AnalyticDB for PostgreSQL builds on the features of Greenplum Database and supports the hll extension. Counting distinct values exactly requires memory proportional to the cardinality of the dataset — impractical at scale. The hll extension adds the HyperLogLog (HLL) probabilistic algorithm to AnalyticDB for PostgreSQL, letting you estimate cardinality with a small, bounded error while using a fraction of the memory. This makes it practical for high-cardinality workloads such as daily unique visitors (UVs) and page views (PVs) in internet advertising.
Prerequisites
Before you begin, ensure that you have:
An AnalyticDB for PostgreSQL instance
The hll extension installed on the Extensions page of your instance. For details, see Install, update, and uninstall extensions.
Key concepts and data types
The hll extension introduces two data types:
| Type | Description |
|---|---|
hll | Stores a HyperLogLog sketch — a compact probabilistic representation of a distinct-value set |
hll_hashval | Stores a single hashed value before it is added to an hll sketch |
All values must be hashed before you can add them to an hll sketch. Use the hash functions in the Hash functions section to convert raw values to hll_hashval.
Create a table with an hll column to store HyperLogLog sketches:
create table agg (id int primary key, userids hll);Cast an integer to hll_hashval to prepare it for aggregation:
select 1::hll_hashval;Operators
hll operators
The hll type supports the following operators:
| Operator | Description | Example |
|---|---|---|
= | Equality | select hll_add_agg(1::hll_hashval) = hll_add_agg(2::hll_hashval); |
!=, <> | Inequality | — |
|| | Merges two hll sketches into one | select hll_add_agg(1::hll_hashval) || hll_add_agg(2::hll_hashval); |
# | Returns the estimated cardinality (distinct count) of an hll sketch | select #hll_add_agg(1::hll_hashval); |
hll_hashval operators
The hll_hashval type supports =, !=, and <>:
select 1::hll_hashval = 2::hll_hashval;
select 1::hll_hashval <> 2::hll_hashval;Functions
Hash functions
Hash functions convert raw values to hll_hashval. Use the function that matches your column type:
| Function | Input type | Example |
|---|---|---|
hll_hash_boolean | BOOLEAN | select hll_hash_boolean(true); |
hll_hash_smallint | SMALLINT | — |
hll_hash_integer | INTEGER | select hll_hash_integer(1); |
hll_hash_bigint | BIGINT | — |
Aggregation functions
Two aggregation functions build and combine hll sketches. The naming follows a consistent pattern: each function name embeds what it does — hll_add_agg adds values in an aggregate, and hll_union unions two sketches.

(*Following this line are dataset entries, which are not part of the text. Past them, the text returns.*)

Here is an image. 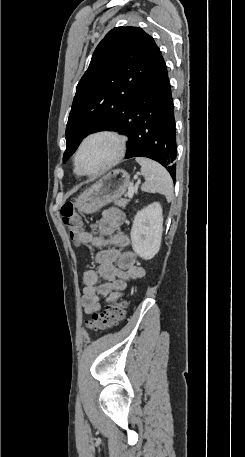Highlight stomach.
I'll return each instance as SVG.
<instances>
[{
  "mask_svg": "<svg viewBox=\"0 0 245 457\" xmlns=\"http://www.w3.org/2000/svg\"><path fill=\"white\" fill-rule=\"evenodd\" d=\"M130 182V174L123 168H115L100 180L94 182L76 198L75 206L81 212H96L105 204L118 200L126 192Z\"/></svg>",
  "mask_w": 245,
  "mask_h": 457,
  "instance_id": "obj_1",
  "label": "stomach"
}]
</instances>
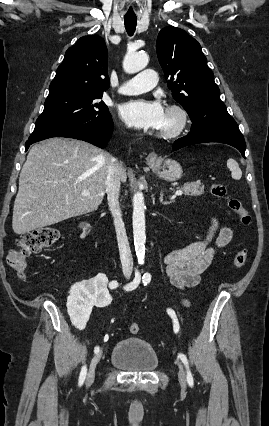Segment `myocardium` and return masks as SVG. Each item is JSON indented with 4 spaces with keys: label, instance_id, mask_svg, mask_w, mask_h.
Listing matches in <instances>:
<instances>
[{
    "label": "myocardium",
    "instance_id": "f54148a6",
    "mask_svg": "<svg viewBox=\"0 0 269 426\" xmlns=\"http://www.w3.org/2000/svg\"><path fill=\"white\" fill-rule=\"evenodd\" d=\"M166 112L174 118V124L170 128L160 130L159 137L167 140L175 139L186 130L189 115L182 106L176 104L168 106Z\"/></svg>",
    "mask_w": 269,
    "mask_h": 426
}]
</instances>
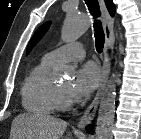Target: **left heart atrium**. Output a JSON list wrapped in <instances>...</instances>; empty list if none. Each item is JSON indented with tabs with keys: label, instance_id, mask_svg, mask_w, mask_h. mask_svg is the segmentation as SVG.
Here are the masks:
<instances>
[{
	"label": "left heart atrium",
	"instance_id": "obj_1",
	"mask_svg": "<svg viewBox=\"0 0 141 139\" xmlns=\"http://www.w3.org/2000/svg\"><path fill=\"white\" fill-rule=\"evenodd\" d=\"M99 82V68L93 63H87L78 70L68 90V97L73 101H83L93 93Z\"/></svg>",
	"mask_w": 141,
	"mask_h": 139
}]
</instances>
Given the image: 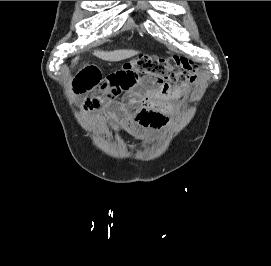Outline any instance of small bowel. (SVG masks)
Segmentation results:
<instances>
[{"instance_id": "1", "label": "small bowel", "mask_w": 271, "mask_h": 266, "mask_svg": "<svg viewBox=\"0 0 271 266\" xmlns=\"http://www.w3.org/2000/svg\"><path fill=\"white\" fill-rule=\"evenodd\" d=\"M71 90L82 98L84 113L97 112L96 121L110 123L135 138L163 127L176 111L183 89L138 70L124 67L103 76L96 65H88L73 78ZM122 100H116L120 94Z\"/></svg>"}]
</instances>
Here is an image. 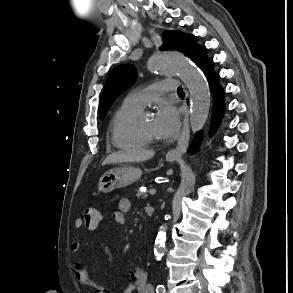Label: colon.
I'll return each instance as SVG.
<instances>
[{"mask_svg":"<svg viewBox=\"0 0 293 293\" xmlns=\"http://www.w3.org/2000/svg\"><path fill=\"white\" fill-rule=\"evenodd\" d=\"M101 214L97 208L86 207L82 212V219L84 224L88 227L94 228L100 222Z\"/></svg>","mask_w":293,"mask_h":293,"instance_id":"colon-1","label":"colon"}]
</instances>
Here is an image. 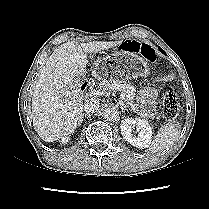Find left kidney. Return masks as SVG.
Here are the masks:
<instances>
[{
	"instance_id": "1",
	"label": "left kidney",
	"mask_w": 209,
	"mask_h": 209,
	"mask_svg": "<svg viewBox=\"0 0 209 209\" xmlns=\"http://www.w3.org/2000/svg\"><path fill=\"white\" fill-rule=\"evenodd\" d=\"M136 128L138 135H133L132 131ZM123 138L137 148H148L152 140V128L148 121L140 118H126L120 124Z\"/></svg>"
}]
</instances>
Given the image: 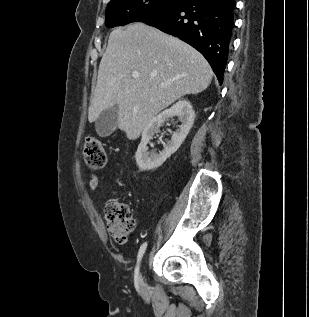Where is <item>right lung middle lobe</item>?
<instances>
[{"label":"right lung middle lobe","instance_id":"1","mask_svg":"<svg viewBox=\"0 0 309 317\" xmlns=\"http://www.w3.org/2000/svg\"><path fill=\"white\" fill-rule=\"evenodd\" d=\"M186 0H111L106 9L105 25L109 28L126 25L137 18L177 6Z\"/></svg>","mask_w":309,"mask_h":317}]
</instances>
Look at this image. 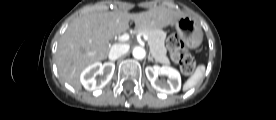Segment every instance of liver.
<instances>
[{
	"mask_svg": "<svg viewBox=\"0 0 276 120\" xmlns=\"http://www.w3.org/2000/svg\"><path fill=\"white\" fill-rule=\"evenodd\" d=\"M184 14L166 7L130 14L125 11H100L75 19L60 39L56 63L60 77L76 90H81L79 76L87 66L105 60L110 51L109 40L129 29V21L137 29H161Z\"/></svg>",
	"mask_w": 276,
	"mask_h": 120,
	"instance_id": "1",
	"label": "liver"
}]
</instances>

hll_add_agg— an aggregate function that adds rawhll_hashvalvalues into an empty hll sketch. Use this to build an hll sketch from a table or result set.select hll_add_agg(1::hll_hashval);hll_union— merges two existing hll sketches into one. Use this to combine hll values already stored in a table.select hll_union(hll_add_agg(1::hll_hashval), hll_add_agg(2::hll_hashval));
Utility functions
hll_set_defaults— sets the precision parameters for hll sketches. Higher precision reduces estimation error at the cost of more memory.select hll_set_defaults(15, 5, -1, 1);hll_print— prints debugging information about an hll sketch.select hll_print(hll_add_agg(1::hll_hashval));
Example: estimate daily unique visitors
This example shows the full workflow — hash and aggregate raw user IDs into daily hll sketches, store them in a table, then query the estimated UV count per day.
Step 1: Create a table to store daily hll sketches.

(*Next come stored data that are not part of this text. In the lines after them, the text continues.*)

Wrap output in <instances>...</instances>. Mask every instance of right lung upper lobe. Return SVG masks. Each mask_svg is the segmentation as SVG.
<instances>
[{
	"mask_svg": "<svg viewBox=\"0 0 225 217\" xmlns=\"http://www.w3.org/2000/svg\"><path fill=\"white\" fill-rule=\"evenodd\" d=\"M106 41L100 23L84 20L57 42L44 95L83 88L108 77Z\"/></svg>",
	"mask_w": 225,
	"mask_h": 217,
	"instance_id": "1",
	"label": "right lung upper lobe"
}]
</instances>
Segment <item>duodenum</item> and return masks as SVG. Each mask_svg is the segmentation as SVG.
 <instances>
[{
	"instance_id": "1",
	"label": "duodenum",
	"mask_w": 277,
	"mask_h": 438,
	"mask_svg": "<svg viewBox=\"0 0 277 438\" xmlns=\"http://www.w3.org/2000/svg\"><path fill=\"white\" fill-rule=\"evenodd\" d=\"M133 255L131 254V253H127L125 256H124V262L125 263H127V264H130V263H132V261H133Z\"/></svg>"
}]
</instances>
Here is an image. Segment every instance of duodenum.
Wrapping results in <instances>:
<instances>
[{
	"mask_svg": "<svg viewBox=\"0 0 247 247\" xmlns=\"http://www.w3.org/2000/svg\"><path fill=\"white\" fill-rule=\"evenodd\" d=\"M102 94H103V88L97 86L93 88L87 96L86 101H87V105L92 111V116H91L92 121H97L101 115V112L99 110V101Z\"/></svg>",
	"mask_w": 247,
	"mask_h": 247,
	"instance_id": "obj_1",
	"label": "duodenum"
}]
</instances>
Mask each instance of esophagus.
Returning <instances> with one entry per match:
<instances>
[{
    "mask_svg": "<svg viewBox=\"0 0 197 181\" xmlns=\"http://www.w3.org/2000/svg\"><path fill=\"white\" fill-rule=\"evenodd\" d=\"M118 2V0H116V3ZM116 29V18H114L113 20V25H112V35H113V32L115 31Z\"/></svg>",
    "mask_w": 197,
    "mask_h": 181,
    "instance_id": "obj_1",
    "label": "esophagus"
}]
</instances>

create table access_date (acc_date date unique, userids hll);Step 2: Aggregate user IDs into hll sketches and insert by date.
insert into access_date select current_date, hll_add_agg(hll_hash_integer(user_id)) from generate_series(1,10000) t(user_id);
insert into access_date select current_date-1, hll_add_agg(hll_hash_integer(user_id)) from generate_series(5000,20000) t(user_id);
insert into access_date select current_date-2, hll_add_agg(hll_hash_integer(user_id)) from generate_series(9000,40000) t(user_id);Step 3: Query the estimated UV count per day using the # operator.
postgres=# select #userids from access_date where acc_date=current_date;
?column?
------------------
9725.85273370708
(1 row)
postgres=# select #userids from access_date where acc_date=current_date-1;
?column?
------------------
14968.6596883279
(1 row)
postgres=# select #userids from access_date where acc_date=current_date-2;
?column?
------------------
29361.5209149911
(1 row)The results are estimates. The # operator returns a floating-point cardinality value, not an exact distinct count. To adjust precision, use hll_set_defaults before inserting data.